:: ASSIGNED TASK ::
Line count for "Birkenholz": give the number of lines in the records below that hold it, and nothing else.

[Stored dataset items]
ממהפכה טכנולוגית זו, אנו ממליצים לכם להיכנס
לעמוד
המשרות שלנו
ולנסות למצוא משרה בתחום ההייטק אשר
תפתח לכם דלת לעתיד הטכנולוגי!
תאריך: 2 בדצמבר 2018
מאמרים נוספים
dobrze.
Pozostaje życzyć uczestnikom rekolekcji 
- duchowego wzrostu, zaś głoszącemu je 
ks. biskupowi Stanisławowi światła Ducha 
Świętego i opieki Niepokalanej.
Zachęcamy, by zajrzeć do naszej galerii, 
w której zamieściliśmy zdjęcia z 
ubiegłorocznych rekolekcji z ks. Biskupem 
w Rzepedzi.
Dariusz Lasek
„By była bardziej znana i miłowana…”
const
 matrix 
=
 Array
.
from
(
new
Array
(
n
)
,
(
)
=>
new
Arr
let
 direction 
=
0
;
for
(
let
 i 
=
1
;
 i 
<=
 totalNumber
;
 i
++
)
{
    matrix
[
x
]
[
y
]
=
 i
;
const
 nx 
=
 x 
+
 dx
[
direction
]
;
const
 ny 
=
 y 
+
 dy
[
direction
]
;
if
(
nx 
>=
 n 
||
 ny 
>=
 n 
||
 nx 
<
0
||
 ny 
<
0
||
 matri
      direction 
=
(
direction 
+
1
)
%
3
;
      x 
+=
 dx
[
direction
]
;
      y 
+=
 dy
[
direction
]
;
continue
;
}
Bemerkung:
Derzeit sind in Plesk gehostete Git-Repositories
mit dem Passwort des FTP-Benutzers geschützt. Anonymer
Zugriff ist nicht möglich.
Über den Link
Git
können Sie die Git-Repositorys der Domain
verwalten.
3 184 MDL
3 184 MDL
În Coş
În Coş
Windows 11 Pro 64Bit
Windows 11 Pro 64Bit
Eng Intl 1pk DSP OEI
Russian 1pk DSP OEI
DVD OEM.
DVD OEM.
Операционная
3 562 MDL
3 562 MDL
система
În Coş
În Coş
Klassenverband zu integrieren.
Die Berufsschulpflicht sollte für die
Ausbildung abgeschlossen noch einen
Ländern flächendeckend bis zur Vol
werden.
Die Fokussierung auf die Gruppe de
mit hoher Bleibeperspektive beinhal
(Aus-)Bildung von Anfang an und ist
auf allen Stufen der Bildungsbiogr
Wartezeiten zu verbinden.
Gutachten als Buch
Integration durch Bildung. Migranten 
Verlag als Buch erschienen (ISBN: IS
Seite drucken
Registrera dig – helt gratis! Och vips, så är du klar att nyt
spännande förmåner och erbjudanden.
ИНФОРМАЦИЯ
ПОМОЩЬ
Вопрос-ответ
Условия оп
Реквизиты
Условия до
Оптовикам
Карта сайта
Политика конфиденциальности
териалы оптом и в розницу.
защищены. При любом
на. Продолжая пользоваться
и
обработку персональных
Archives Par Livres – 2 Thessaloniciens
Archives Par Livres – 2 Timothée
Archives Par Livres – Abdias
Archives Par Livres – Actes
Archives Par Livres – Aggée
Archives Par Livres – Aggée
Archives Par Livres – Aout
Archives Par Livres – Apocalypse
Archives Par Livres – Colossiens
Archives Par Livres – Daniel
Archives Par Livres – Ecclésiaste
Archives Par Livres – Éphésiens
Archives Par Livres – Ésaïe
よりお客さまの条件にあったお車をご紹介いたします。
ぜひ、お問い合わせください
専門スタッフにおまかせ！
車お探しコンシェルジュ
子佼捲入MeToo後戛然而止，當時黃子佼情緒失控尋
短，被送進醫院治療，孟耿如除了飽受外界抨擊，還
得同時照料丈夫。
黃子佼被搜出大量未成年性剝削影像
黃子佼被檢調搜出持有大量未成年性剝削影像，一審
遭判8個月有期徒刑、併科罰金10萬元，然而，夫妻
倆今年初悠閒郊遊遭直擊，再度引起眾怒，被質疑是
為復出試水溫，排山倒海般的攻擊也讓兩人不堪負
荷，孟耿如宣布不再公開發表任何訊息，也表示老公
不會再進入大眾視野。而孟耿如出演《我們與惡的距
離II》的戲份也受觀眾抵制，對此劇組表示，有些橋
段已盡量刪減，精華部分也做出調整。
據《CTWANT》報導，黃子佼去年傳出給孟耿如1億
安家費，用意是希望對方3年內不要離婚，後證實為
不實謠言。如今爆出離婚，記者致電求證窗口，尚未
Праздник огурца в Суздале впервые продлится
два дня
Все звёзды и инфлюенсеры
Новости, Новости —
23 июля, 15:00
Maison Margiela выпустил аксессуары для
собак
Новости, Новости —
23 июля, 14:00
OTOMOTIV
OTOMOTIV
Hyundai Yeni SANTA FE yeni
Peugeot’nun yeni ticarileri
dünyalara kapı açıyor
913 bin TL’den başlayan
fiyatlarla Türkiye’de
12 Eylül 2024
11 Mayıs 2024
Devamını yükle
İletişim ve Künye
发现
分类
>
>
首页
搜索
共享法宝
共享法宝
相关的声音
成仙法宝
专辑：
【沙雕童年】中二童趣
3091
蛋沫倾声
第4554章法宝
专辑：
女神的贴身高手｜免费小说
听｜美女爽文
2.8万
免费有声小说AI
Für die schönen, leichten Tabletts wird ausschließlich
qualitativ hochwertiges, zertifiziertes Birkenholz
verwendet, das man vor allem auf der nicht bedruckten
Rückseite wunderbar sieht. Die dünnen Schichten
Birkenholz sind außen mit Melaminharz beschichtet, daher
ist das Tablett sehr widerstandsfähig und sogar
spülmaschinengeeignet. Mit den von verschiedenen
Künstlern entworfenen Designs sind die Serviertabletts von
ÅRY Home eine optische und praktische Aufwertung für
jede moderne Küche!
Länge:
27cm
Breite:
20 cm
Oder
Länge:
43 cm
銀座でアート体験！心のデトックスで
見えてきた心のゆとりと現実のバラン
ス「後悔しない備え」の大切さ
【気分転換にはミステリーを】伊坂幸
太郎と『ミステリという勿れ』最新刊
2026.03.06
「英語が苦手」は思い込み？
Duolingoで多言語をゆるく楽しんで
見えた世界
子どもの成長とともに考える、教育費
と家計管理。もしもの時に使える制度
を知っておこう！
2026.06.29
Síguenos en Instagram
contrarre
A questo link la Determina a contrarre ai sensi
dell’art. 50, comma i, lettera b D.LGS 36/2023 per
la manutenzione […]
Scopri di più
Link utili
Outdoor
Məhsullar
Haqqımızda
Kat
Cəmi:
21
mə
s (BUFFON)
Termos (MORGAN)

:: EXERCISE SOLUTION ::
2